SUPPLIED DATA Block Start

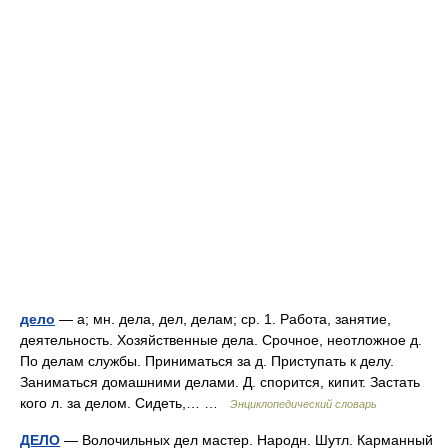
дело
— а; мн. дела, дел, делам; ср. 1. Работа, занятие,
деятельность. Хозяйственные дела. Срочное, неотложное д.
По делам службы. Приниматься за д. Приступать к делу.
Заниматься домашними делами. Д. спорится, кипит. Застать
кого л. за делом. Сидеть,… …
Энциклопедический словарь
ДЕЛО
— Волочильных дел мастер. Народн. Шутл. Карманный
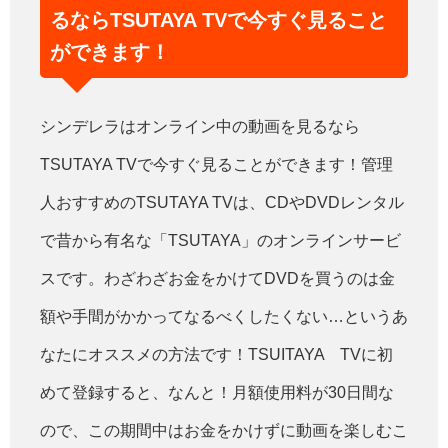
るならTSUTAYA TVで今すぐ見ること
ができます！
シンデレラはオンライン中の動画を見るなら
TSUTAYA TVで今すぐ見ることができます！管理
人おすすめのTSUTAYA TVは、CDやDVDレンタル
で昔から有名な「TSUTAYA」のオンラインサービ
スです。わざわざお金をかけてDVDを買うのは金
額や手間がかかってなるべくしたくない…というあ
なたにオススメの方法です！TSUITAYA TVに初
めて登録すると、なんと！月額使用料が30日間な
ので、この期間中はお金をかけずに動画を楽しむこ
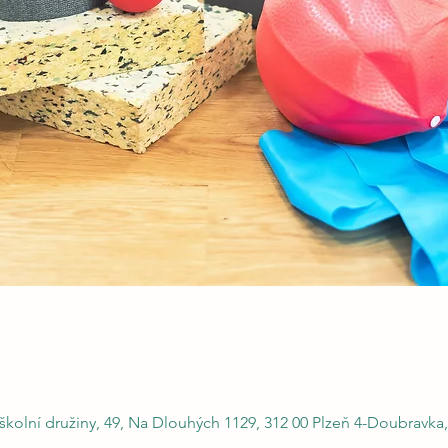
kolní družiny, 49, Na Dlouhých 1129, 312 00 Plzeň 4-Doubravka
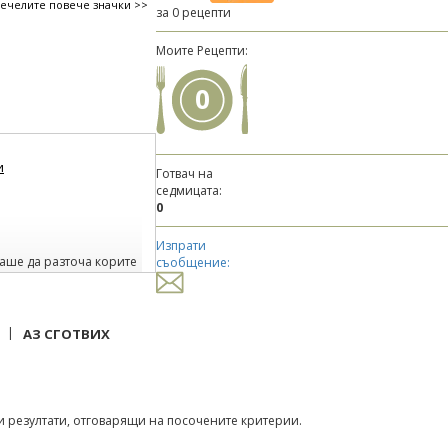
печелите повече значки >>
за 0 рецепти
Моите Рецепти:
0
и
Готвач на
седмицата:
0
Изпрати
аше да разточа корите
съобщение:
е невероятен :)
|
АЗ СГОТВИХ
 резултати, отговарящи на посочените критерии.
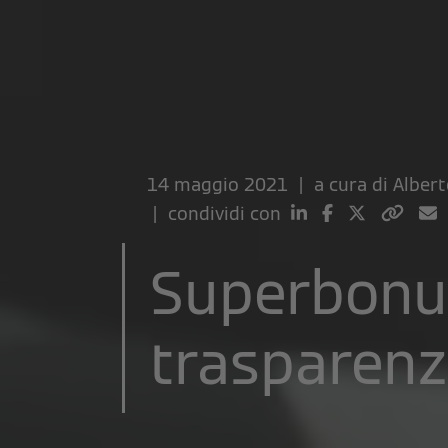
14 maggio 2021 | a cura di
Albert
| condividi con
Superbonus
trasparenz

SUPPLIED DATA Block End

### TASK BRIEF:
In the listing, find the line containing "е невероятен :)" and repeat it and every later line through the last one, word for word, excluding the pictures.

### EXERCISE RESULT:
е невероятен :)
|
АЗ СГОТВИХ
 резултати, отговарящи на посочените критерии.
14 maggio 2021 | a cura di
Albert
| condividi con
Superbonus
trasparenz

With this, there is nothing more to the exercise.